== PROVIDED MATERIAL

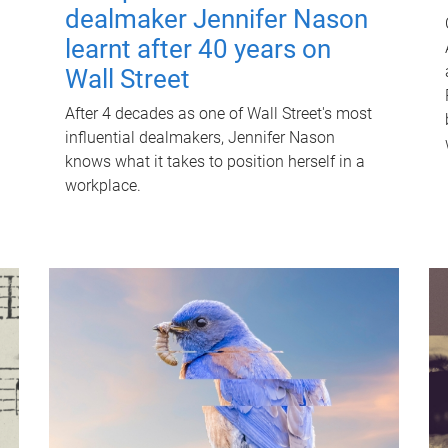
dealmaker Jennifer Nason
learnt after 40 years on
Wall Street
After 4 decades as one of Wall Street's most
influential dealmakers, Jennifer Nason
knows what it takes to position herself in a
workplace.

====
== PROVIDED MATERIAL

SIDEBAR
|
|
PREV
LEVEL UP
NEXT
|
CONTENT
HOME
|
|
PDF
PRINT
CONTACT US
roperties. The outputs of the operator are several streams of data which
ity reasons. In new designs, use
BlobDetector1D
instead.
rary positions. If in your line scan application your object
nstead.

====
== PROVIDED MATERIAL

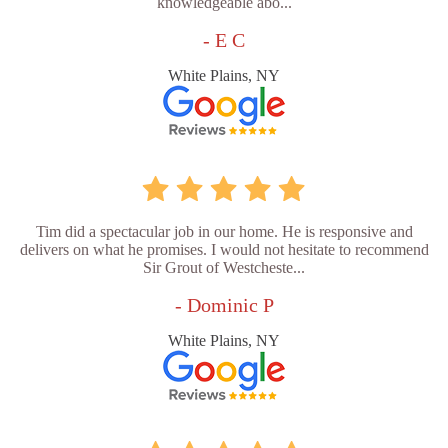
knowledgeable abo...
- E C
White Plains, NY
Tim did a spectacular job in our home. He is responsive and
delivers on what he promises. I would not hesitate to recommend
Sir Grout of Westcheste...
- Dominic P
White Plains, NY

====

> ACTION ITEM
Every line that contains the string "what" should be copied from the entries.

> TASK ANSWER
knows what it takes to position herself in a
delivers on what he promises. I would not hesitate to recommend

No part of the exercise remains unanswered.